# DIRECTIONS FOR THIS TASK
Repeat the stretch of entries below from the line with "Campingdecke richtig auswählen" through the line with "Вернуться на главную". Include both ends and add nothing.

START DATASET RECORDS

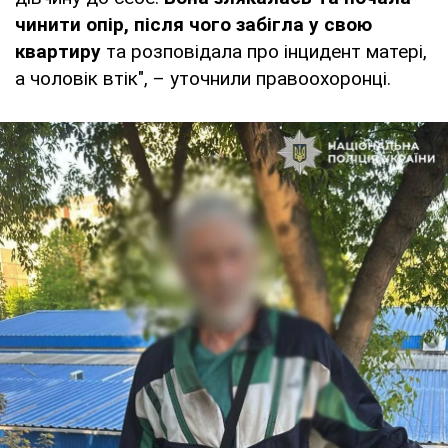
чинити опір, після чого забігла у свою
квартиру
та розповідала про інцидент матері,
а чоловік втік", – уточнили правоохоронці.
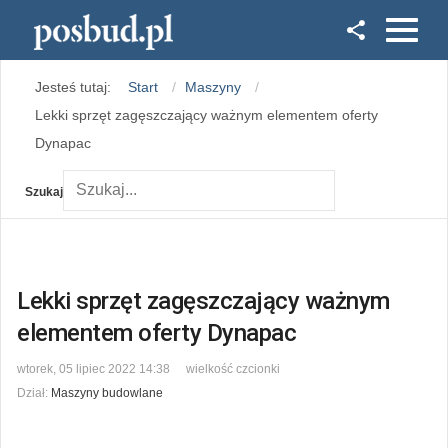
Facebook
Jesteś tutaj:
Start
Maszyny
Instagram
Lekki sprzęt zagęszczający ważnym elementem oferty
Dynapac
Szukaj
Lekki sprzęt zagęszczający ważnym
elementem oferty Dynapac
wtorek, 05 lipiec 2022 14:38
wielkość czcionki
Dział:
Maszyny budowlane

END DATASET RECORDS
START DATASET RECORDS

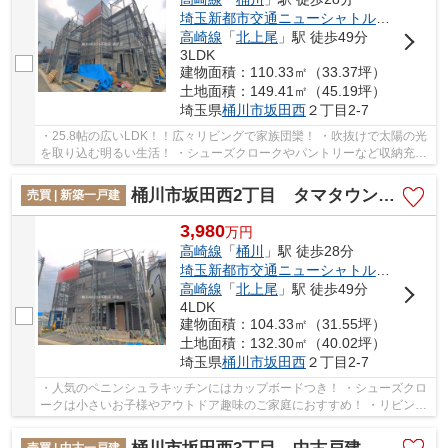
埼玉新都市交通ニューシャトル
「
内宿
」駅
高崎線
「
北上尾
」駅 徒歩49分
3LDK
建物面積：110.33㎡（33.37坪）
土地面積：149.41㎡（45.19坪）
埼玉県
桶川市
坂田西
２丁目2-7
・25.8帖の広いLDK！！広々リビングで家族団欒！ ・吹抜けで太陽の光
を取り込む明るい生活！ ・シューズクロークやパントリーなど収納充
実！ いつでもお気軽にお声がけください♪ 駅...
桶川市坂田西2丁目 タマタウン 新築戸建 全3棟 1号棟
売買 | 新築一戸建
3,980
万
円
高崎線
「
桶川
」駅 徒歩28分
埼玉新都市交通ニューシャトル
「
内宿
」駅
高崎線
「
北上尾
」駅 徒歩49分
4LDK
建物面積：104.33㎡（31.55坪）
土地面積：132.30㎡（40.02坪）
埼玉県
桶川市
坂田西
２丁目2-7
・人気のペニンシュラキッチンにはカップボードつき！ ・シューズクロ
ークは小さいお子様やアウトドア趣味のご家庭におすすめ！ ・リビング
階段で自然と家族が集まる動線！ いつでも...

END DATASET RECORDS
START DATASET RECORDS

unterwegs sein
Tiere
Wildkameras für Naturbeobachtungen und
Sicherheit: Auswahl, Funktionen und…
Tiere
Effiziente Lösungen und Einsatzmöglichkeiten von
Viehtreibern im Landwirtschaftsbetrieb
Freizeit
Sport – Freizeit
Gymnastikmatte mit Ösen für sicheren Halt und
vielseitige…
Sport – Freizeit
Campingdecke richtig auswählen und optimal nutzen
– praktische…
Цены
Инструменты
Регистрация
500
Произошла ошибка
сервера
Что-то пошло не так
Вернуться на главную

END DATASET RECORDS

# RESULT
Campingdecke richtig auswählen und optimal nutzen
– praktische…
Цены
Инструменты
Регистрация
500
Произошла ошибка
сервера
Что-то пошло не так
Вернуться на главную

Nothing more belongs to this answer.